THE SCIATICA NERVE AND EXERCISE
The sciatic nerve has the distinction of being the largest and longest nerve in the body and when irritated, causes pain that elicits the familiar phrase, "oh, my aching back!"
The sciatic nerve is as wide as your thumb and runs from the lower back, down the buttocks, legs and to the feet. It's responsible for the painful condition referred to as sciatica.
When this nerve is compressed or strained, the resulting irritation can play havoc with everyday life. For example:
- It's responsible for more lost days of work, other than the common cold.
- Treating it can run into billions of healthcare dollars.
- It can interfere with being able to carry out the simplest everyday duties without pain.
The symptoms help to establish the diagnosis easily because the ensuing pain has several distinctive characteristics:
- It typically occurs on one side of the body.
- The pain is often described as tingling, burning, pins and needles sensations, electric shock like feelings, hot and cold sensations, numbness and weakness in the leg or foot.
- The classic symptom starts with lower back pain which runs through the buttocks, back of the thighs, and divides into two branches just above the knees. It continues to branch out into the calf muscle and all the way down to the feet.

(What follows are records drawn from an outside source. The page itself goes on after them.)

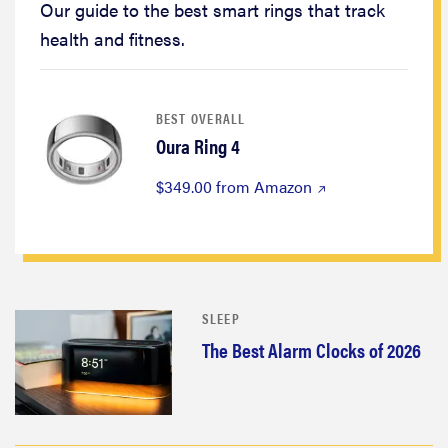
Our guide to the best smart rings that track
health and fitness.
BEST OVERALL
Oura Ring 4
$349.00 from Amazon
SLEEP
The Best Alarm Clocks of 2026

Sciatic nerves were designed to transmit messages from the spinal cord to the legs to tell them to move. But when the sciatic nerve becomes compressed, irritated, or inflamed, the only message it transmits is pain.
A herniated disc, arthritis, a tumor, an injury or spinal infection are among a variety of causes for sciatica. Researchers in Finland have also discovered a genetic component that contributes to a predisposition for developing sciatica. So, don't be surprised if you find that it runs in the family!
However, one of the most common causes of sciatic pain involves a small, deep muscle called the piriformis. It is located beneath the gluteus maximus and in a certain percentage of cases; the sciatic nerve actually runs through the piriformis muscle. When the muscle contracts, it compresses the nerve causing irritation and pain.
There are other things that will cause the piriformis muscle to act up, for example, repetitive activity involving hip, back and buttocks can be intense enough to cause the piriformis muscle to swell up, creating pressure on the nerve.
Another common cause of sciatica is a herniated disc in the lower spine, which can pinch off or compress the nerve.
Other circumstances that can create compression on the sciatic nerve include the bony, irregular projections due to osteoarthritis or swelling that develops as a result of an injured ligament.
Even something as innocent as a man sitting on a wallet that happens to be in his back pocket, can put enough pressure on the piriformis muscle to cause problems.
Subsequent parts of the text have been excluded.